Methods: Data from Osteoarthritis Initiative participants observed annually for four years were used to describe shoulder symptom (yes/no, side) incidence and prevalence using descriptive analyses. Regression analyses investigated the association among three shoulder symptoms outcomes (persistent, incident, and intermittent) and clinical factors. Latent class growth analysis (LCGA) identified trajectories in those reporting pain at one or more time point.

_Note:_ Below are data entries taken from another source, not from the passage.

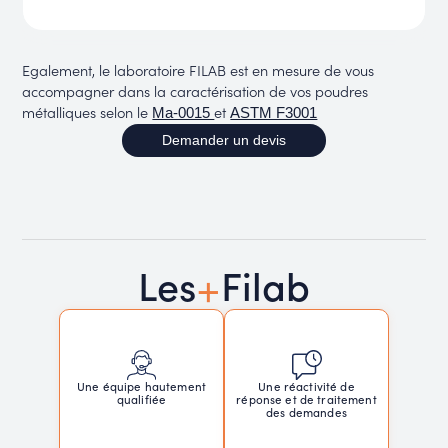
Egalement, le laboratoire FILAB est en mesure de vous
accompagner dans la caractérisation de vos poudres
métalliques selon le
et
Ma-0015
ASTM F3001
Demander un devis
+
Les
Filab
Une réactivité de
Une équipe hautement
réponse et de traitement
qualifiée
des demandes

Results: In total, 4,796 participants (58% women, mean age 61.2 years) were included. Baseline shoulder symptom prevalence was 22%; 32% of these reported bilateral symptoms. In those reporting right symptoms, 260 of 1,886 (14%) had persistent symptoms. Those with persistent symptoms had worse baseline and four-year clinical status (poorer function, mental health, and quality of life). In regression analysis, persistent symptoms were associated with sleep disturbance (adjusted odds ratio [aOR] 1.97, 95% confidence interval [95% CI] 1.49-2.62), work absenteeism (aOR 2.16, 95% CI 1.38-2.62), lower limb weakness (aOR 1.76, 95% CI 1.37-2.27), multiple-site joint symptoms (≥3 joints excluding shoulders) (aOR 4.90, 95% CI 2.79-8.58) and White race (aOR 1.39, 95% CI 1.04-1.88). Lower limb weakness was also associated with incident symptoms; no variables were associated with intermittent symptoms. LCGA identified two trajectories: the trajectory with high probability for symptoms (9% of LCGA analysis cohort) showed similar relationships to clinical variables as in the persistent symptoms group.
Conclusion: In this large, four-year study, persistent shoulder symptoms were common and associated with worse clinical outcomes. At least one risk factor for incident symptoms is modifiable.